5. Fifteen years pass by. St Eustace has recovered his wife and sons and is the victorious general of the Emperor Hadrian, who orders a great sacrifice to the gods in honour of his victories. Eustace and his family refuse to offer incense. We see them being roasted to death in a brazen bull. The Emperor Hadrian stands on the left with a drawn sword in his hand.
6. At the top of the painting two angels hold a sheet containing the four souls; the Spirit of God in the form of a dove descends to receive them into heaven.
The date of the painting is about 1480; the work is highly skilled in an English tradition and is a magnificent example of wall painting of this date.
Wel soons I begun to read it I had to say, “I dont even know ½ these words. Whats a Legend? How dyou say a guvner S with a littl t?”
Goodparley said, “I can as plain the mos of it to you. Some parts is easyer workit out nor others theres bits of it wewl never know for cern jus what they mean. What this writing is its about some kynd of picter or dyergam which we dont have that picter all we have is the writing. Parbly that picter ben some kynd of a seakert thing becaws this here writing (I dont mean the writing youre holding in your han I mean the writing time back way back what this is wrote the same as) its cernly seakert. Its blipful it aint jus only what it seams to be its the syn and foller of some thing else. A Legend thats a picter whats depicted which is to say pictert on a wall its done with some kynd of paint callit fidelity. St is short for sent. Meaning this bloak Eustace he dint jus tern up he wer sent. A.D. 120 thats the year count they use to have it gone from Year 1 right the way to Bad Time. A.D. means All Done. 120 years all done theyre saying thats when they begun this picter in 120 nor they never got it finisht til 1480 is what it says here wel you know there aint no picter cud take 1360 years to do these here year numbers is about some thing else may be wewl never know what.”
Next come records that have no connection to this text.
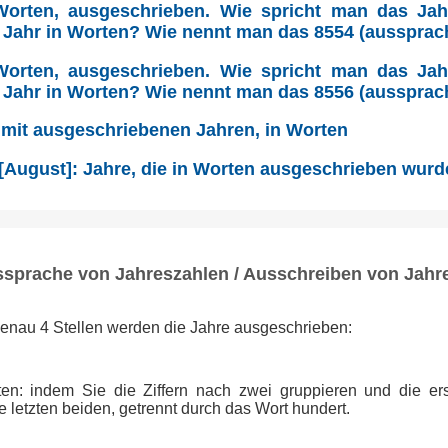
Worten, ausgeschrieben. Wie spricht man das Ja
 Jahr in Worten? Wie nennt man das 8554 (aussprac
Worten, ausgeschrieben. Wie spricht man das Ja
 Jahr in Worten? Wie nennt man das 8556 (aussprac
 mit ausgeschriebenen Jahren, in Worten
 [August]: Jahre, die in Worten ausgeschrieben wur
ssprache von Jahreszahlen / Ausschreiben von Jahr
genau 4 Stellen werden die Jahre ausgeschrieben:
tten: indem Sie die Ziffern nach zwei gruppieren und die ers
 letzten beiden, getrennt durch das Wort hundert.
I said, “What year is it now by that count?”
He said, “We dont know jus how far that count ever got becaws Bad Time put a end to it. Theres a stoan in the Power Ring stannings has the year number 1997 cut in to it nor we aint never seen no year number farther on nor that. After Bad Time dint no 1 write down no year count for a long time we dont know how long til the Mincery begun agen. Since we startit counting its come to 2347 o.c. which means Our Count.”
I said, “Dyou mean to tel me them befor us by the time they done 1997 years they had boats in the air and all them things and here we are weve done 2347 years and mor and stil slogging in the mud?”
He put his han on my sholder he said, “Now youre talking jus like me I dont know how many times Ive said that. Now you see the woal thing what Im getting at its why Im all ways strest and straint Im jus a woar out man. Riddley we aint as good as them befor us. Weve come way way down from what they ben time back way back. May be it wer the barms what done it poysening the lan or when they made a hoal in what they callit the 0 Zoan. Which that O Zoan you cant see it but its there its holding in the air we breave. You make a hoal in it and Woosh! No mor air. Wel word ben past down thats what happent time back way black. You hear what I said? I said time back way black. You ever hear the story of why the crow is black and curses all the time?”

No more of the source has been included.